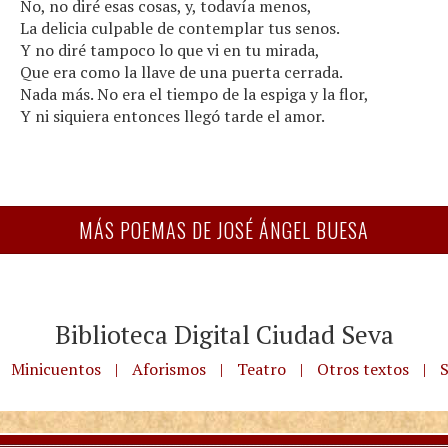
No, no diré esas cosas, y, todavía menos,
La delicia culpable de contemplar tus senos.
Y no diré tampoco lo que vi en tu mirada,
Que era como la llave de una puerta cerrada.
Nada más. No era el tiempo de la espiga y la flor,
Y ni siquiera entonces llegó tarde el amor.
MÁS POEMAS DE JOSÉ ÁNGEL BUESA
Biblioteca Digital Ciudad Seva
Minicuentos
|
Aforismos
|
Teatro
|
Otros textos
|
S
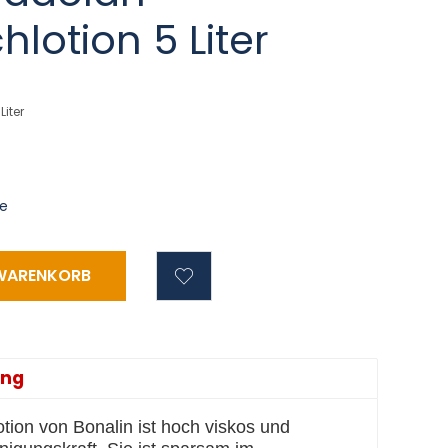
otion 5 Liter
 Liter
ge
ung
ion von Bonalin ist hoch viskos und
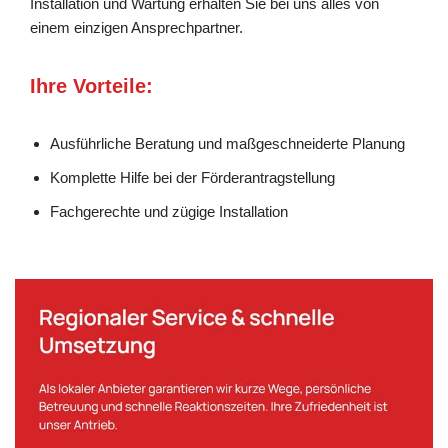
Installation und Wartung erhalten Sie bei uns alles von
einem einzigen Ansprechpartner.
Ihre Vorteile:
Ausführliche Beratung und maßgeschneiderte Planung
Komplette Hilfe bei der Förderantragstellung
Fachgerechte und zügige Installation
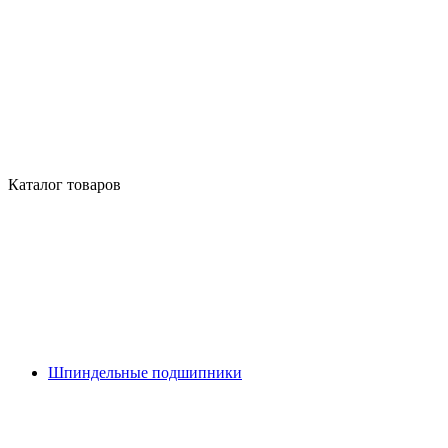
Каталог товаров
Шпиндельные подшипники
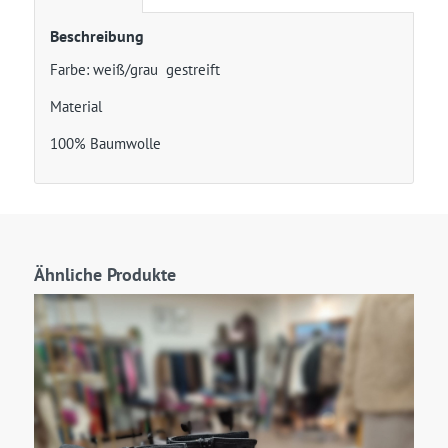
Beschreibung
Farbe: weiß/grau gestreift
Material
100% Baumwolle
Ähnliche Produkte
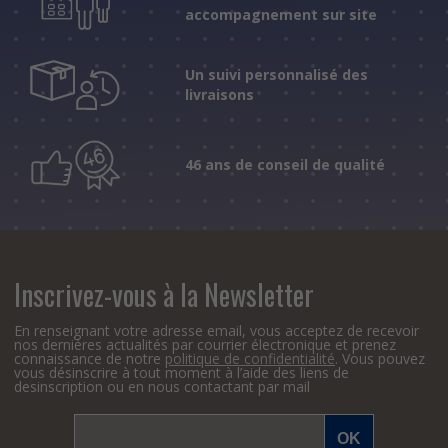
accompagnement sur site
Un suivi personnalisé des
livraisons
46 ans de conseil de qualité
Inscrivez-vous à la Newsletter
En renseignant votre adresse email, vous acceptez de recevoir
nos dernières actualités par courrier électronique et prenez
connaissance de notre
politique de confidentialité
. Vous pouvez
vous désinscrire à tout moment à l’aide des liens de
desinscription ou en nous contactant par mail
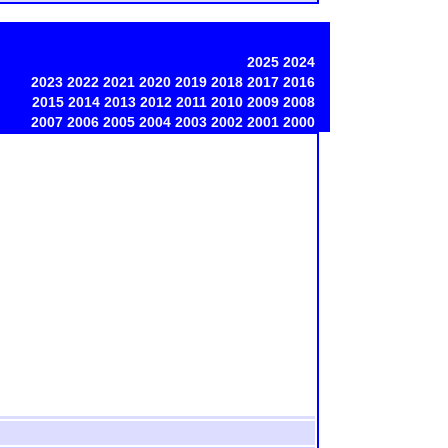
2025
2024
2023
2022
2021
2020
2019
2018
2017
2016
2015
2014
2013
2012
2011
2010
2009
2008
2007
2006
2005
2004
2003
2002
2001
2000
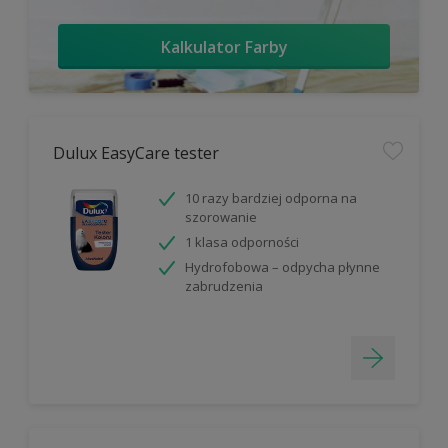
Kalkulator Farby
Dulux EasyCare tester
10 razy bardziej odporna na
szorowanie
1 klasa odporności
Hydrofobowa – odpycha płynne
zabrudzenia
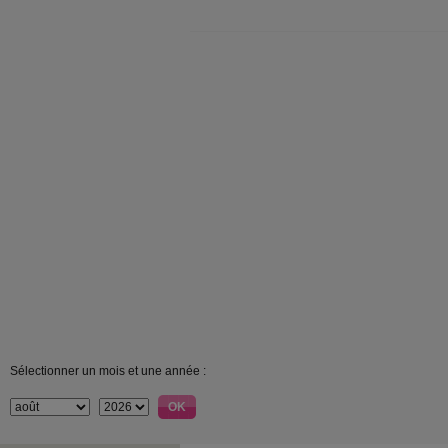
Sélectionner un mois et une année :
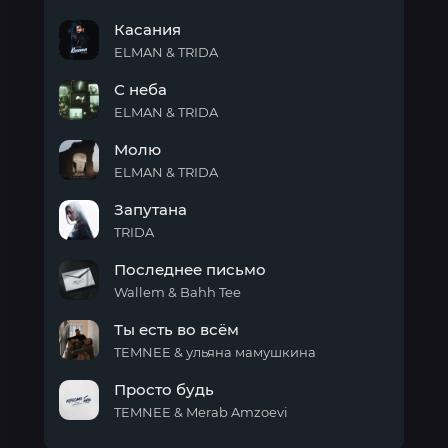
Последнее
Касания
лето
ELMAN & TRIDA
Касания
С неба
ELMAN & TRIDA
С
Молю
неба
ELMAN & TRIDA
Молю
Запутана
TRIDA
Запутана
Последнее письмо
Wallem & Bahh Tee
Последнее
Ты есть во всём
письмо
TEMNEE & ульяна мамушкина
Ты
Просто будь
есть
во
TEMNEE & Merab Amzoevi
всём
Просто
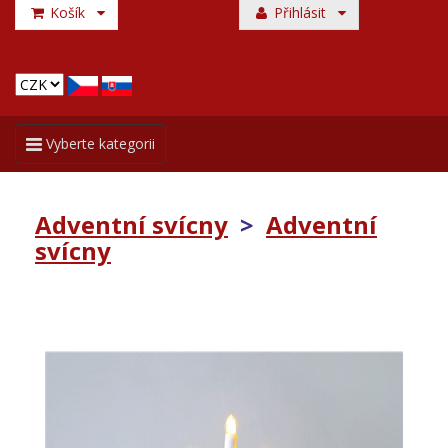
Košík
Přihlásit
Toggle
Vyberte kategorii
navigation
Adventní svícny
>
Adventní
svícny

WHAT YOU NEED TO DO
Print everything from the line with "Шпиндельные подшипники" down to the line with "En renseignant votre" in the entries above, both lines included and nothing more, without the pictures.

EXERCISE RESULT
Шпиндельные подшипники
Beschreibung
Farbe: weiß/grau gestreift
Material
100% Baumwolle
Ähnliche Produkte
accompagnement sur site
Un suivi personnalisé des
livraisons
46 ans de conseil de qualité
Inscrivez-vous à la Newsletter
En renseignant votre adresse email, vous acceptez de recevoir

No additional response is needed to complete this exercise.